GOAL OF THE EXERCISE:
When you reach the line containing "バニラアーモンドチュイル (446, 1679)", begin copying, and keep copying each line exactly until the listing ends.

DATASET:
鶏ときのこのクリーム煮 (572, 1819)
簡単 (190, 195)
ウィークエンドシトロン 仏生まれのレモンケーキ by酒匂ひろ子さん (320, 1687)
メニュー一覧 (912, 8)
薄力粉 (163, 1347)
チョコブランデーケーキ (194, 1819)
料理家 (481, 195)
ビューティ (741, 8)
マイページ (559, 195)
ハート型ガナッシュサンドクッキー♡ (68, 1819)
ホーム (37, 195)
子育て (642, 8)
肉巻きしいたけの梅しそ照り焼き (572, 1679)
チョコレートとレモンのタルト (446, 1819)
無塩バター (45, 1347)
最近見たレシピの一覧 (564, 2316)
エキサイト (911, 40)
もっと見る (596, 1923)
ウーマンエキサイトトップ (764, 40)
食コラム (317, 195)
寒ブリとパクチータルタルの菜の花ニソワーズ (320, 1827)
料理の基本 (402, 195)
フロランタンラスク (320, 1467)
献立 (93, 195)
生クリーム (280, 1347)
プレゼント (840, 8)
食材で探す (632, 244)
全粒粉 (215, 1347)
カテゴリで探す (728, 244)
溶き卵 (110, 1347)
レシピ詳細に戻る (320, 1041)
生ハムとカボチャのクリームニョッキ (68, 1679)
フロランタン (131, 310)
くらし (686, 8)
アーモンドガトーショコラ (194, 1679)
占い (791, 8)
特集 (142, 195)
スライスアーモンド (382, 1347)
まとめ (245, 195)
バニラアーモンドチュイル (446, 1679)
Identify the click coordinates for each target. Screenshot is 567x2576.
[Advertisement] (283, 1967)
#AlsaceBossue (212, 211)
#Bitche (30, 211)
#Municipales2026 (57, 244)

OUTPUT OF THE TASK:
バニラアーモンドチュイル (446, 1679)
Identify the click coordinates for each target. Screenshot is 567x2576.
[Advertisement] (283, 1967)
#AlsaceBossue (212, 211)
#Bitche (30, 211)
#Municipales2026 (57, 244)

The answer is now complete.